- Quieren demostrar conexión entre el cerebro y el aparato digestivo
Uno de los problemas más frecuentes que tienen que atender los especialistas en enfermedades digestivas es el Síndrome del Intestino Irritable. Es el nombre científico de lo que buena parte de la sociedad conoce como colon irritable.
Siempre se ha pensado que si existe una patología que se puede etiquetar de sicosomática es esa. Los médicos han observado que muchos de estos pacientes están estresados o reconocen tener niveles de ansiedad elevados. Además, en el intestino hay un número tan alto de células nerviosas que a nadie le extraña que pueda existir una conexión entre las vivencias que se perciben en el cerebro y la funcionalidad del aparato digestivo.

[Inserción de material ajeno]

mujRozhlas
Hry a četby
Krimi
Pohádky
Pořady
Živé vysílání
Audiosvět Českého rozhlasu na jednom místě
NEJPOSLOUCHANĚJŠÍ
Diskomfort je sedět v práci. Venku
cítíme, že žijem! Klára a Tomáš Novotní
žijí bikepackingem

La medicina sicosomática tiene muchos detractores que argumentan muchas veces con razón que en una época en la que todo lo científico (y la medicina lo es esencialmente) debe ser demostrado con datos en la mano, hay que profundizar más para echar la culpa a la mente de un problema tan común. Precisamente eso es lo que está intentando hacer el profesor Manuel Díaz-Rubio.
El jefe del Servicio del Aparato Digestivo del Hospital Clínico de Madrid, España dictó en la Real Academia de Medicina una conferencia en la que expuso estudios que su grupo lleva a cabo sobre la asociación de las emociones y las medidas de la inteligencia llamada experiencial con el Síndrome del Intestino Irritable. Los científicos quieren comprobar si con intervención sicoterapéutica se puede modular la enfermedad, que todavía no tiene un buen tratamiento. Han abierto una vía que contribuirá a relacionar mente y cuerpo con mayor rigor.
Fuente: Suplemento Salud, del diario El Mundo, España.